Stop yelling at me, raw foodists!
I’m not sorry these weren’t raw. Baking is so much easier, and I wanted to dilute the amount of flax with this lovely, nutty lentil flour I have from Cuisine Soleil for my gluten-free baking classes. Plus I don’t own a dehydrator, which would have made raw crackers a lot easier. If someone wants to give me a dehydrator I will consider making these raw. I have tons of flax, so there’s really no practical excuse except for the fact that currently to do these raw I’d need to leave my oven door open for half a day set to the lowest temperature. This is so environmentally non-friendly in August in Montreal when I have my air conditioning going so I don’t pass out from heat stroke while working from my kitchen table.
I also made these because I made a caramelized carrot soup from Modernist Cuisine and it was amazing, but it requires juicing tons of carrots. I’m not throwing out all that carrot pulp. So I frozen it until I was ready to make crackers. Then I defrosted it in the fridge (you could nuke it if you’re going to bake the crackers anyway…) and added the remaining couple of ingredients.
So you have options. Here are two. Both are excellent. One is harder than the other. The first is hard enough, because it requires a juicer. Normally that’s the one I choose. But we can’t all be saints all the time. I’m going to justify it by saying I’m keeping my carbon footprint down but that lentil flour probably has a track record. There’s no winning this one. It’s your call.

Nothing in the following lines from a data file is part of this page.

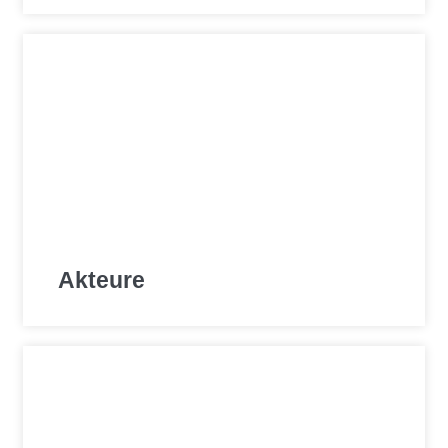
Akteure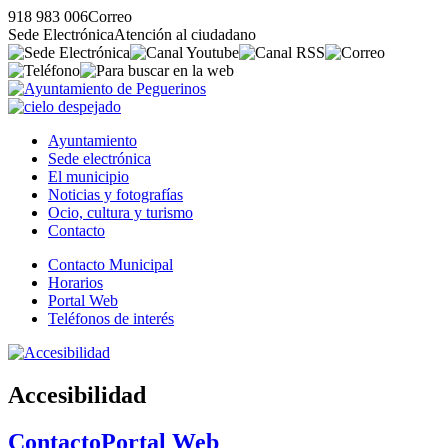
918 983 006
Correo
Sede Electrónica
Atención al ciudadano
Ayuntamiento
Sede electrónica
El municipio
Noticias y fotografías
Ocio, cultura y turismo
Contacto
Contacto Municipal
Horarios
Portal Web
Teléfonos de interés
Accesibilidad
Contacto
Portal Web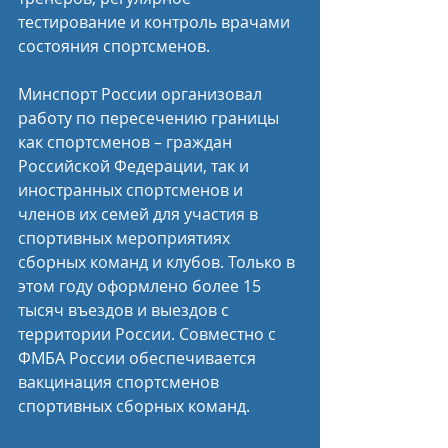
тестирование и контроль врачами 
состояния спортсменов.
Минспорт России организовал 
работу по пересечению границы 
как спортсменов – граждан 
Российской Федерации, так и 
иностранных спортсменов и 
членов их семей для участия в 
спортивных мероприятиях 
сборных команд и клубов. Только в 
этом году оформлено более 15 
тысяч въездов и выездов с 
территории России. Совместно с 
ФМБА России обеспечивается 
вакцинация спортсменов 
спортивных сборных команд.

Baked (Not Raw) Carrot-Flax Crackers
3 cups carrot pulp from juiced carrots (throw in other pulp if you’ve got it: cucumber, kale, beets, orange, apple, though the sweet ones are, admittedly, a bit weird with this recipe)
1 1/2-2 cups lentil flour
1/2 cup water
1/2 tsp salt
3 tbsp ground flaxseeds
1 tbsp dried thyme or rosemary, optional
2 tbsp ground psyllium husk (it helps the lentil flour go down), optional
Combine everything in a big bowl, mixing with your hands. Start with 1 cup of flour and add more until the batter isn’t gloopy. It shouldn’t be stiff, but it shouldn’t be like cupcake or pancake batter. Taste and add salt if necessary.
3 cups carrot pulp from juiced carrots (throw in other pulp if you’ve got it: cucumber, kale, beets, orange, apple, though the sweet ones are, admittedly, a bit weird with this recipe)
1 tbsp water
1/2 tsp salt
1/2 cup ground flaxseeds
1 tbsp dried thyme or rosemary, optional
Combine everything in a big bowl, mixing with your hands. Taste and add salt if necessary.